Anlaşmanın 137. sayfasında ise daha iddialı cümleler kuruluyor: “Modern bir göç ülkesi olmanın hakkını vermek için göç ve entegrasyon politikasında yeni bir başlangıç yapmak istiyoruz. Bunun için bir paradigma değişimi olmalı: Aktif ve düzenli bir politikayla göçü uzun vadeli ve gerçekçi olarak düzenlemek istiyoruz. Düzensiz göçü (kaçak yollarla gelenler kast ediliyor) azaltıp, düzenli göçü mümkün hale getirmek istiyoruz.”
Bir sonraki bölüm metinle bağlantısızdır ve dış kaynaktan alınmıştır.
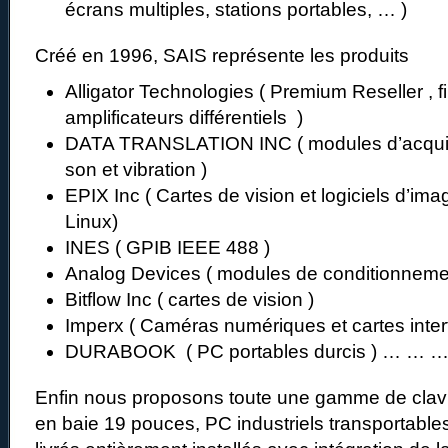
écrans multiples, stations portables, … )
Créé en 1996, SAIS représente les produits
Alligator Technologies ( Premium Reseller , fi
amplificateurs différentiels )
DATA TRANSLATION INC ( modules d’acquis
son et vibration )
EPIX Inc ( Cartes de vision et logiciels d’im
Linux)
INES ( GPIB IEEE 488 )
Analog Devices ( modules de conditionneme
Bitflow Inc ( cartes de vision )
Imperx ( Caméras numériques et cartes inter
DURABOOK ( PC portables durcis ) … … 
Enfin nous proposons toute une gamme de clav
en baie 19 pouces, PC industriels transportabl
“Hükümet Sözleşmesi’nde bu alanda atılacak bazı adımlar olumlu olmakla birlikte, anlaşmadaki göç, entegrasyon ve sığınma konularında sıralanan vaatler ve yapılacaklar, esas olarak Alman sermayesinin kalifiye işgücü ihtiyacının daha iyi nasıl karşılanabilmesi yaklaşımı üzerinden şekillenmiş. Bugüne kadar Almanya’nın göç politikaları da esasında, ucuz işgücü ihtiyacı üzerinden şekillenmiş ve bu nedenle köklü çözümlerin üretilmesine yetmemiştir. Dolayısıyla yerli ve göçmen ayrımı farklı biçimler alsa da, ayrımcılık sürekli yeniden üretilerek, birlikte yaşamın koşulları istenilen düzeye gelememiştir.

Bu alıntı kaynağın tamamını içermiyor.